DolDoc syntax — a markup language embedded in strings for colored terminal output, sprites, and links.
No OS calls — HolyC is the OS. Ring 0 only. No privilege separation.

Data Pipeline

From Terry's video explanations and TempleOS source code to a fine-tuned model.
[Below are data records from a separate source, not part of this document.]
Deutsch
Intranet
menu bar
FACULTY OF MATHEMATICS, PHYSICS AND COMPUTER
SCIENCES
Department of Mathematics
flowchart LR A["📼 Terry Davis\nVideos (~103)"] --> B["Transcription &\nCode Alignment"] C["📂 TempleOS Source\n120,933 lines"] --> B B --> D["🤗 tos-code-with-\nexplaination"] D --> E["🤗 holyc_first_layer\nexplaining_code"] E --> F["Fine-tuning\nLoRA / QLora"] G["🦙 TinyLlama-1.1B\nChat-v1.0"] --> F F --> H["✅ TinyLlama-1.1B\nHolyC"] style A fill:#1a2433,stroke:#1d8ea7,color:#bec0c1 style C fill:#1a2433,stroke:#1d8ea7,color:#bec0c1 style B fill:#182433,stroke:#35738a,color:#bec0c1 style D fill:#182433,stroke:#35738a,color:#bec0c1 style E fill:#182433,stroke:#35738a,color:#bec0c1 style G fill:#1a2433,stroke:#1d8ea7,color:#bec0c1 style F fill:#1d2b1a,stroke:#22c55e,color:#bec0c1 style H fill:#1a2e1a,stroke:#4ade80,color:#86efac

Training Metrics

Logged from step 10 through step 560 (epoch 1.46 of 1,915 total steps).

Initial Loss

1.4824

step 10

Final Loss

0.6263

step 560

Best Loss

0.4445

★ step 530

Best Accuracy

88.50%

★ step 530

Training Loss — decreasing toward 0.4445

Mean Token Accuracy — rising to 88.50%

Training Details

Configuration and learning dynamics for the fine-tuning run.

Parameter	Value
Base model	TinyLlama/TinyLlama-1.1B-Chat-v1.0
Total training steps	1,915
Logged steps	560 (epoch 1.46)
LR schedule	Warmup → cosine decay
Peak learning rate	~0.0002 (step 60)
Warmup steps	~60
Best checkpoint	step 530 (epoch 1.38)
Loss at best checkpoint	0.4445
Accuracy at best checkpoint	88.50%
License	MIT

Learning Rate Dynamics

The cosine warmup strategy is deliberate: an aggressive warm-up phase (steps 0–60) allows the model to escape poor local minima quickly, driving the peak LR to ~0.0002. The subsequent cosine decay enables fine-grained weight adjustments as the model converges. The largest gradient norm spikes appeared around epoch 0.1 — the model recovered from each without instability, a sign of a well-configured run. Peak loss improvement and peak accuracy both converged to exactly step 530, confirming clean generalization rather than memorization.

Dataset Construction

How the training data was assembled from primary sources.

Source Material

~103 Terry Davis technical explanation videos — transcribed and aligned to source modules
120,933 lines of TempleOS source code across all subsystems
Matching was done by linking video topics to corresponding HolyC modules

Schema

text — raw HolyC source code block
formatted.messages — ChatML conversation with system prompt, user turn, and assistant (code) response
System prompt: "You are Terry Davis, the creator of TempleOS. Write HolyC code in your unique style."

Future Work

Keystroke-level revision modeling. The next planned dataset extracts revision history from the archived templos.org and Sheikh's Place HTML archives — capturing the process of writing HolyC, not just the final output. Rather than training on completed code, future models could learn to write the way Terry wrote: incrementally, iteratively, and with intent.